Spark Scala Hash Functions
Hash functions serve many purposes in data engineering. They can be used to check the integrity of data, help with duplication issues, cryptographic use cases for security, improve efficiency when trying to balance partition sizes in large data operations and many more.
At the theoretical level, a hash function is a mathematical algorithm that takes an input and produces a fixed length output known as a hash value. It is deterministic, ensuring the same input always results in the same hash value and is they are designed to be fast to compute.
Hash functions are designed to easily compute the hash but not go in the other direction: from hash to original input value. Some hash functions are considered crypto graphically secure and others are not. This changes over time as compute power and techniques are continually changing the landscape of hash functions.

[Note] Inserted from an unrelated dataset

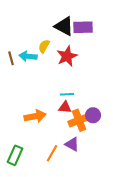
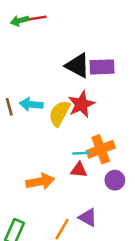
yellow semicircle: (44, 46) -> (60, 113), moved, size x1.5
orange cross: (79, 120) -> (101, 149), moved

Different Spark Hashing Functions
In spark scala there are multiple different hash functions available that have different use cases:
def md5(e: Column): Column
The md5 hash is not considered cyptographically secure and must not be used for security purposes. For example password hashes. It is vulnerable to collisions and therefore md5 is deprectated. However, there are still some benefits when checksums and data duplication detection when security is not a concern.
def sha1(e: Column): Column
Once widly used sha1 is no longer considered cryptographically secure. It is also considered deprectated. Similar to md5 it can be used for non cryptograhic situations where speed is important and security is not. For example deplicate data detection.
def sha2(e: Column, numBits: Int): Column
Sha2 as of this writing is considered cryptographically secure. There are mutiple bit lengths that can be used: 224, 256, 384 or 512 bits. The longer the bits the slower the hashing algorithm and the more computationally secure it is.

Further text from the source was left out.